## Supplied material
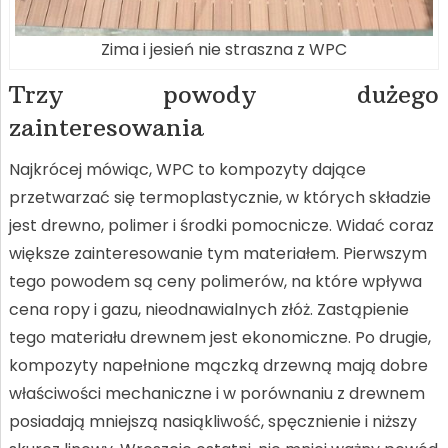
Zima i jesień nie straszna z WPC
Trzy powody dużego
zainteresowania
Najkrócej mówiąc, WPC to kompozyty dające
przetwarzać się termoplastycznie, w których składzie
jest drewno, polimer i środki pomocnicze. Widać coraz
większe zainteresowanie tym materiałem. Pierwszym
tego powodem są ceny polimerów, na które wpływa
cena ropy i gazu, nieodnawialnych złóż. Zastąpienie
tego materiału drewnem jest ekonomiczne. Po drugie,
kompozyty napełnione mączką drzewną mają dobre
właściwości mechaniczne i w porównaniu z drewnem
posiadają mniejszą nasiąkliwość, spęcznienie i niższy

## Problem
Lines from the one holding "tego materiału drewnem" through the last line of the material are to be repeated exactly; no other lines belong in the answer.

## Task answer
tego materiału drewnem jest ekonomiczne. Po drugie,
kompozyty napełnione mączką drzewną mają dobre
właściwości mechaniczne i w porównaniu z drewnem
posiadają mniejszą nasiąkliwość, spęcznienie i niższy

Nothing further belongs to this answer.